Baca berita dengan sedikit iklan, klik di sini

Surat Pembaca

Surat Pembaca

19 Oktober 2015 | 00.00 WIB

Image of Tempo
Perbesar

Baca berita dengan sedikit iklan, klik di sini

Tentang Jejak CIA

Saya sempat membaca majalah Tempo di pesawat dalam perjalanan ke luar kota tentang "Jejak CIA pada Tragedi 1965", meski baru sebagian kecilnya. Saya tertarik pada kalimat, "kali ini, kami menulis teka-teki keterlibatan intelijen asing pada bagian paling kelam dalam sejarah Indonesia itu".

Ketika Pramoedya Ananta Toer pulang dari pengasingan di Pulau Buru, saya memerlukan datang ke rumahnya untuk mengucapkan selamat atas kebebasannya, sambil ingin mendengar cerita pengalamannya di sana. Tapi tidak lama kemudian saya pun masuk Penjara Cipinang—di sana sempat bertemu dan bertukar pikiran hampir setiap hari dengan tokoh-tokoh sentral PKI dan anggota militer umumnya dari Tjakrabirawa, termasuk Kolonel Latief, bekas Danrem Kodam Jaya.

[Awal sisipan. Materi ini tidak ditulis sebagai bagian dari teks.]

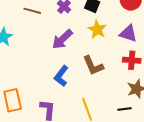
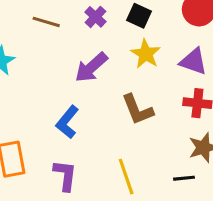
blue L-shape: (61, 76) -> (67, 122), moved

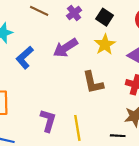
blue L-shape: (67, 122) -> (25, 58), moved
purple L-shape: (65, 175) -> (48, 121), moved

Dalam kunjungan pada bulan puasa tersebut, istri Pramoedya Ananta Toer (seorang tokoh wanita Betawi) malah sempat menyuguhkan makan dan menyediakan sajadah untuk salat magrib. Dalam rangkaian cerita itu, Pramoedya menyinggung pengaruh CIA dalam peristiwa G-30-S/PKI. Dia menyebut Syam Kamaruzaman, Ketua Biro Khusus PKI, sebagai orang yang juga mendapat tugas dari CIA alias double standard.

Maka, ketika ketemu di Cipinang, dia agak menghindar dan hanya bicara sedikit-sedikit dengan saya, itu pun dengan sembunyi-sembunyi seperti agak takut-takut. Belakangan, saya baru mendapat cerita dari teman-temannya sesama terhukum mati bahwa ternyata dia dibenci dan diisolasi karena dianggap banyak membuka rahasia PKI.

Justru yang banyak bercerita kepada saya ialah Pono dan Bono, masing-masing Ketua 1 dan Ketua 2 Biro Khusus PKI. Sedangkan Asep Suryawan anggota Biro Khusus yang mengaku bertugas menyusup ke tubuh ABRI, khususnya AURI. Untuk anggota Biro Khusus semuanya dieksekusi, sementara tokoh-tokoh sentral PKI, seperti Ruslan Surya Wijaya, orang kedua dalam pemberontakan PKI di Blitar; Iskandar Subekti, bekas sekretaris D.N. Aidit; dan Sukatno, bekas anggota DPR dan sudah kenal sebelumnya ketika bersama-sama dalam aktivitas Front Pemuda dan Badan Kerja Sama Pemuda Militer Pusat, sebagai terhukum mati, tidak dieksekusi, tapi dibiarkan mati dalam penjara.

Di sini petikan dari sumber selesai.